Based on empirical studies in adult development psychology, this so-called “midlife crisis” is not a universal or even near-universal phenomenon. One noted study, for example, is the normative aging study by Costa and Mcrae in the 80s. The middle-aged persons in their study were followed from their early 20s throughout their adulthood. And they found out that the only ones with a “midlife crisis” (i.e. depression, despair) were the ones who, in their 20s, were also depressed and anxious.

The way I see it, the so-called “midlife crisis” is two things that makes it a myth: 1. It’s not related to “age;” and 2. It’s proven to be not a general phenomenon applied to all. If you’re so depressed or desperate in your 40s, 50s, and beyond, there could be many underlying causes for this. And the least of these causes is your “age!” You’ve likely experienced countless crises in your adult years where you missed growing or developing strong psychological boundaries. In cases like this, once a crisis-prone individual, always a crisis-prone individual, no matter what age you turn to.

Seeking Help for Addiction

All kinds of addicts have something in common. Whether the addictive agent or drug-of-choice is alcohol, sex, gambling, drugs, food, money, work, or a person, addicts live a life of seeking relief from pain.
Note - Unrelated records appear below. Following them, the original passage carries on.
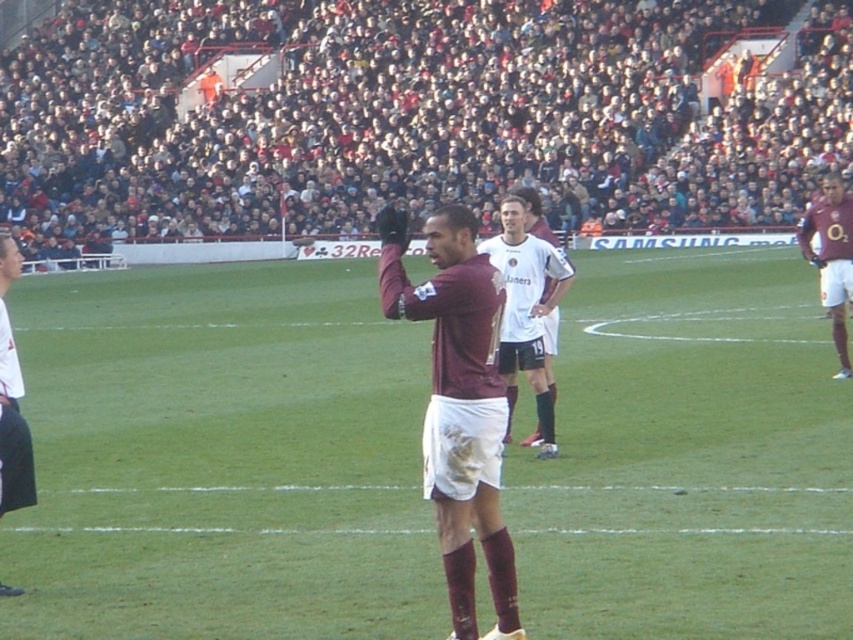 You are a photographer standing at the center of the soccer field. You want to take a photo of the two points marked in the image. Which point, point (370, 100) or point (534, 394), will appear closer to the camera in your photo?

Point (370, 100) is further to the camera than point (534, 394), so in the photo, point (370, 100) will appear closer to the camera than point (534, 394).

You are a drone operator trying to capture the soccer match. The drone is currently at position coordinates of 0.3, 0.5. You need to adjust the drone to focus on the dark red fabric crowd at upper center. Should you move the drone to the left or right? Explain your reasoning based on the coordinates provided.

The dark red fabric crowd at upper center is located at coordinates point (416, 116). The drone is at (426, 192). Since the x coordinate of the crowd is lower than the drone, you should move the drone to the left to focus on the dark red fabric crowd at upper center. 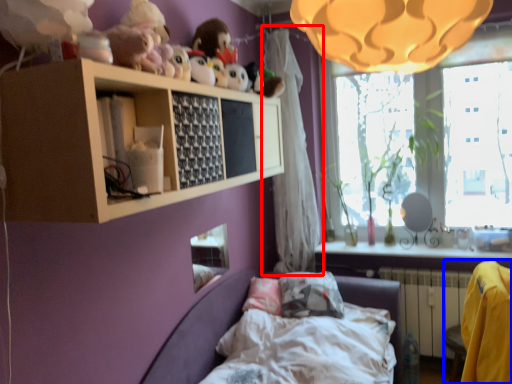 Question: Which object appears farthest to the camera in this image, curtain (highlighted by a red box) or armchair (highlighted by a blue box)?

Choices:
 (A) curtain
 (B) armchair

Answer: (A) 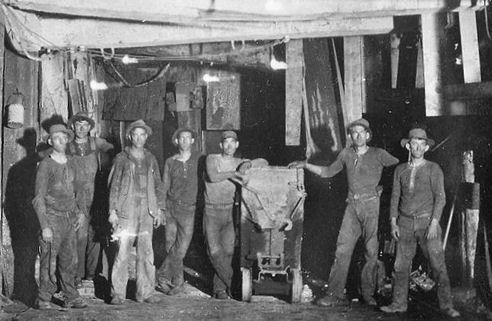 The width and height of the screenshot is (492, 321). I want to click on wood doorway, so click(184, 84). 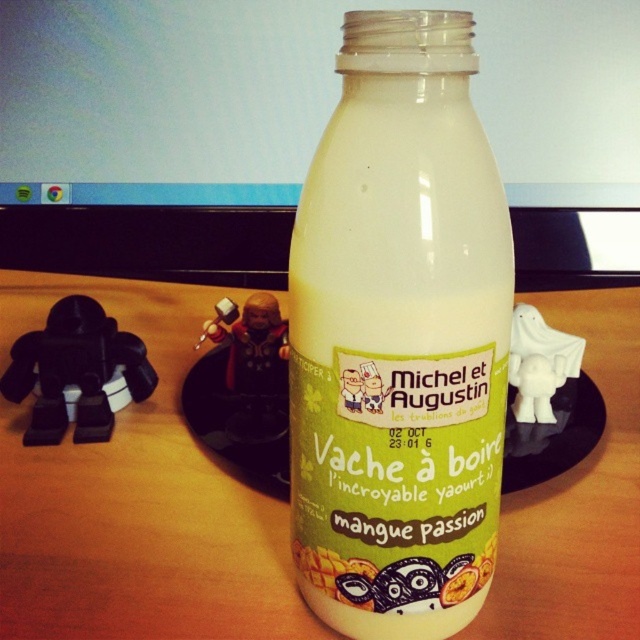 You are organizing a desk display and want to place a small decorative item between the metallic figure at center and the matte plastic figurine at center. Which figurine should you place the item closer to if you want it to be closer to the taller one?

The metallic figure at center is taller than the matte plastic figurine at center, so placing the item closer to the metallic figure at center will position it nearer to the taller one.

Based on the photo, you need to place a new object that is 15 cm wide on the desk. The desk has space near the matte plastic computer screen at upper center and the matte plastic figurine at center. Which location has enough space for the new object?

The matte plastic computer screen at upper center has a width larger than the matte plastic figurine at center, so the space near the matte plastic computer screen at upper center is wider and can accommodate the 15 cm wide object. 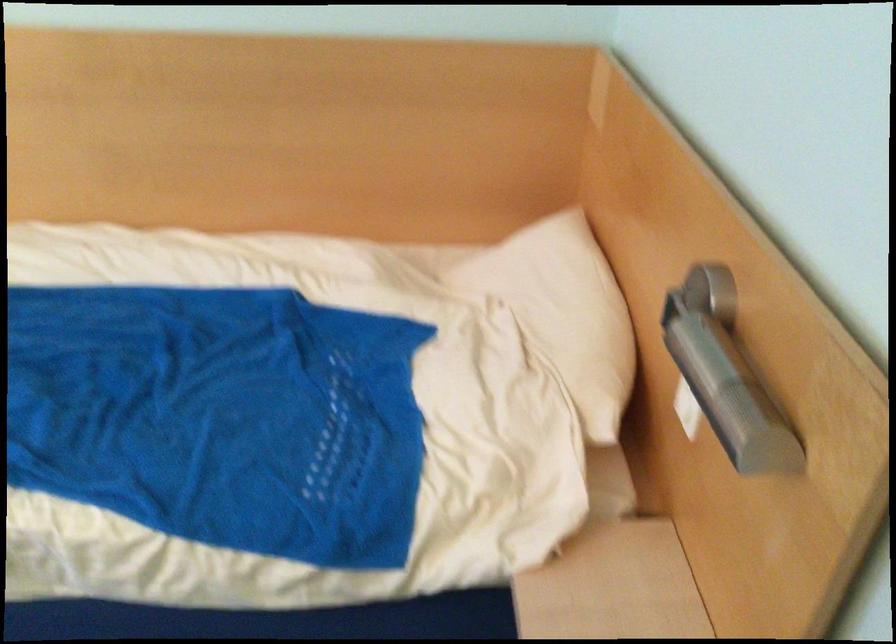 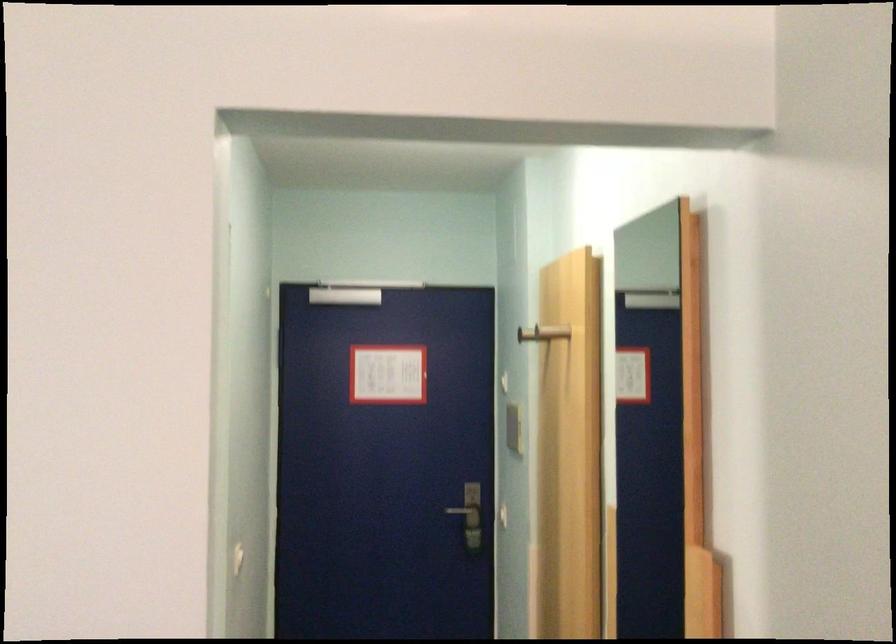 Question: Based on the continuous images, in which direction is the camera rotating? Reply with the corresponding letter.

Choices:
 (A) Left
 (B) Right
 (C) Up
 (D) Down

Answer: (B) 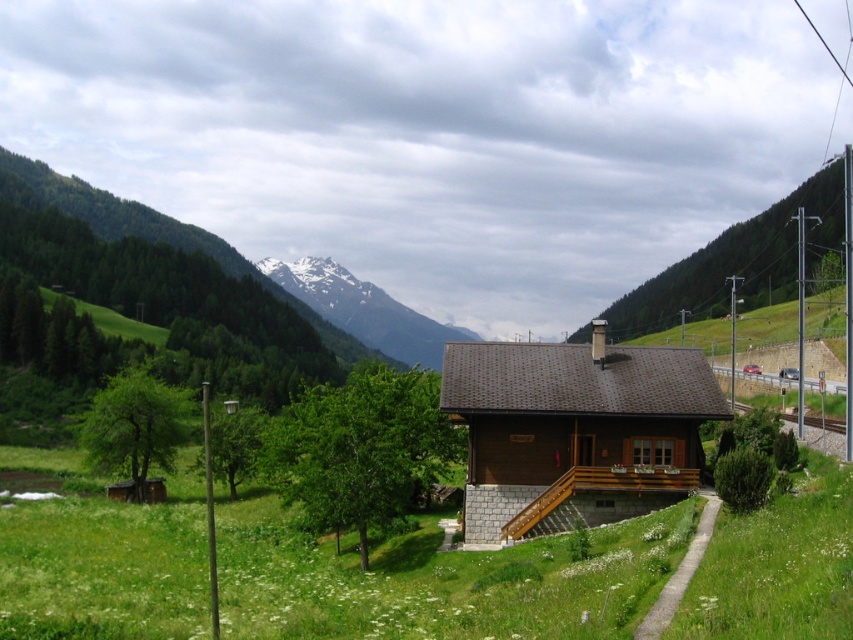 Is point (323, 621) farther from camera compared to point (759, 404)?

No, (323, 621) is closer to viewer.

Where is `green grassy at lower center`? The width and height of the screenshot is (853, 640). green grassy at lower center is located at coordinates (437, 582).

Which is in front, point (248, 589) or point (775, 410)?

Positioned in front is point (248, 589).

Image resolution: width=853 pixels, height=640 pixels. Find the location of `green grassy at lower center`. green grassy at lower center is located at coordinates (437, 582).

Between snowy rock mountain at upper center and metal/smooth train track at lower right, which one is positioned higher?

snowy rock mountain at upper center

Who is more forward, (368, 292) or (776, 404)?

Point (776, 404) is in front.

Where is `snowy rock mountain at upper center`? snowy rock mountain at upper center is located at coordinates (363, 308).

Is green grassy at lower center below snowy rock mountain at upper center?

Yes, green grassy at lower center is below snowy rock mountain at upper center.

Who is higher up, green grassy at lower center or snowy rock mountain at upper center?

snowy rock mountain at upper center is higher up.

Is point (74, 604) closer to viewer compared to point (434, 358)?

Yes, it is in front of point (434, 358).

You are a GUI agent. You are given a task and a screenshot of the screen. Output one action in this format:
    pyautogui.click(x=<x>, y=<y>)
    Task: Click on the green grassy at lower center
    
    Given the screenshot: What is the action you would take?
    pyautogui.click(x=437, y=582) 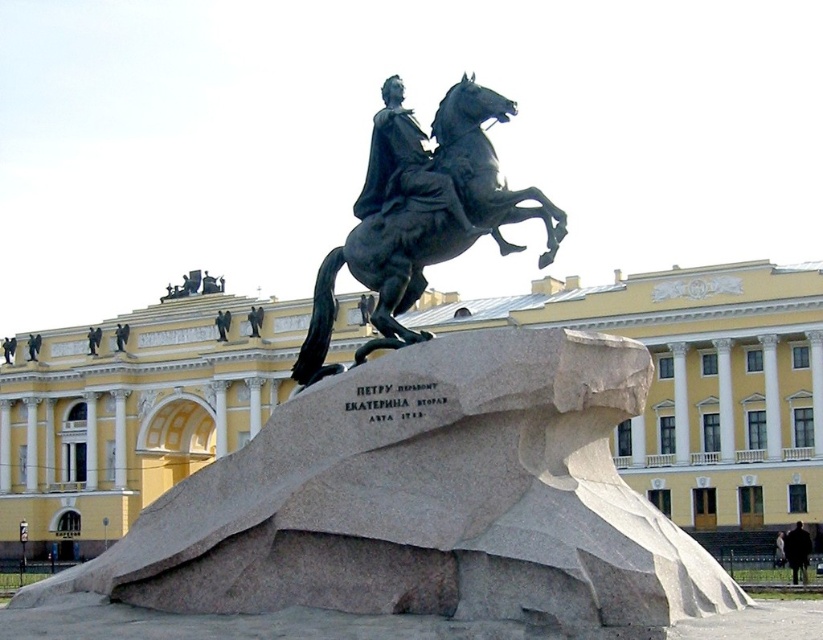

Dr. Lawrence Haterrer, psychology professor of Cornell University Medical School, with over 30 years of experience in addiction therapy, once wrote of sex addiction process this way: “Addicts don’t use sex for affection or recreation, but for the management of pain or anxiety.”

Dr. Hatterer’s statement is so common, clinically, among all addicts. They all seek comfort and healing, but impale themselves repeatedly on false solutions that only make matters worse. Physical illness, psychological disorders, and emotional stresses can all be a result of repressed, unaddressed pain. What could hurt more than trying to “medicate” your self with your drug-of-choice and in the process cause yourself even greater misery and pain?

All efforts of addicts by themselves are ultimately futile and doomed. Until addicts  make a decision to seek help and confront their pain head-on in therapy and recovery, this hidden or not-so-hidden pain will hound and damage them without mercy … the rest of their lives.